“Wait.” I step back, just out of reach.
I test the bond again and find nothing but grief. The kind of grief that comes after a funeral. The kind that happens when something is gone for good.
“How?” I ask him, my voice sharp. “How will the Amulet of Springtide protect me?”
His gaze drifts over the clearing, the flowers, the grass, the place where my mother’s body disappeared, anywhere but my face.
The amulet glints in his fist. The chain swings faintly, the way my cage did earlier.
Back and forth.
Back and forth.
A measured, merciless rhythm. It hangs between us like something poised to fall.
“I told you already,” he says. “It’s a tide that washes you clean. Removes all trace of my world so my uncle can no longer track you.”
Wash me clean.
The words hit wrong. Puzzle pieces that don’t quite fit.
“Remove all trace?” I repeat slowly. “What does that mean?”
The moment hangs.
The bond throbs again with sorrow. Loss. Devastation.
“I mean everything,” he answers finally.
Everything.
The silver threads inside the emerald unknot, and that’s when I understand.
“You mean you,” I say, tone flat. Voice dull. My eyes narrow on him.
Sorren doesn’t answer. He doesn’t have to.

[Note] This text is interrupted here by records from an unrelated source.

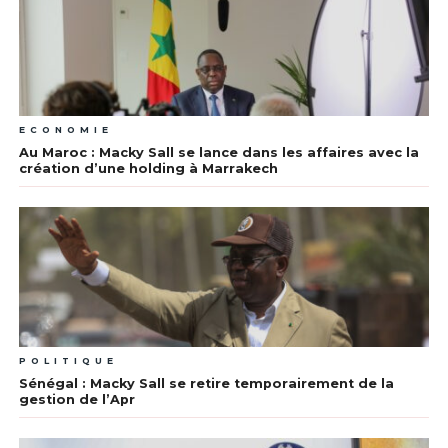
ECONOMIE
Au Maroc : Macky Sall se lance dans les affaires avec la
création d’une holding à Marrakech
POLITIQUE
Sénégal : Macky Sall se retire temporairement de la
gestion de l’Apr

The truth is written in the way his face angles slightly away from me, as if he can’t bear to face me head on.
“It removes you,” I say, my voice going cold. “Fromme.”
His eyes flick to mine, then away.
My body goes tense, but not with grief. With rage.
“Our bond.” My pulse hammers in my ears. “It severs our bond.”
He closes his eyes. Just for a second, but it’s all the confirmation I need.
Veskar draws back slightly into the taller grass.
“You were going to do it,” I whisper as the knowledge claws at my chest. “You were going to erase yourself from me.”
The betrayal burns hotter than the ice of the cage ever did.
“You decided that for me.” My hands ball into fists. “You thought that was okay? To take the bond away from me?”
Sorren’s voice goes low. Strained. “I’m trying to protect you.”